Не прошло и жизниОтрывки из романа
…а в девятой квартире перевелись даже тараканы.
Сами ушли — никто, вроде, не гнал.
Грустно и голодно.
Звенели когда-то времена — тесные, сутолочные, колготные, пекли-варили-жарили, щедрые крошки сыпали со столов: тараканьи гулянки заполночь.
Умерла прежняя квартира, и тараканы ушли. Ушли тараканы в развеселые кварталы, в сытные кухни — хлебные края.
Рыба ищет, где глубже, а таракан — где лучше.
Пробивается свет из-за двери, солнечный неуместный блик. Паркет отдает желтизной. Старый, дубовый, в крупную шашечку: никак рассыхаться не хочет.

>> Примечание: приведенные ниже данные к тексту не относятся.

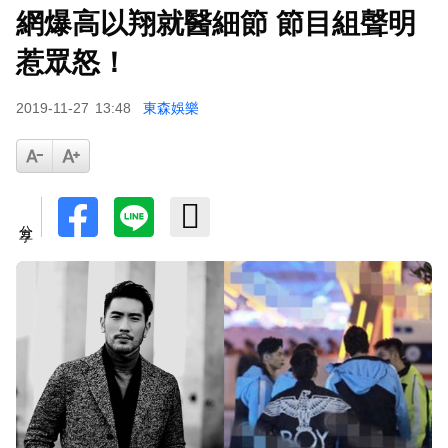
網爆高以翔就醫細節 節目組聲明
惹眾怒！
2019-11-27
13:48
東森娛樂
分享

Пройди в глубину, в темноту, в тайну коридорную: кто-то за плечо тронет, волосы опушит, ладонью по щеке огладит…
— Кто тут?!
Никого.
Лифт урчит за стеной. Лифт-старикан, который давно уже живет сам по себе. Хочет — едет. Не хочет — стоит. Покажешься — повезет. Заупрямится — высадит. Дверью запахнется: стоит, думает, вспоминает свое… Редко-наредко — по весне — разыграется, ни с чего вроде, да и пойдет кататься вверх-вниз. И поскрипывает, как повизгивает. И подрагивает, как подпрыгивает. Будто детьми переполнен.
К старости мы все сумасшедшие.
Попадись ему в игривую минуту, до утра не отпустит, укатает до одури.
Особенно старушек.
Были когда-то зеркала, деревянные панели благородных сортов, был плюшевый диванчик: все сгинуло, кончилось, заменено пошлой пластмассой — кабинка туалетная…
Лифт бурчит за стеной.
Шкафы сутулятся от старости.
Шкафы-кариатиды, подпирающие потолок. Хранилища нищей престижности…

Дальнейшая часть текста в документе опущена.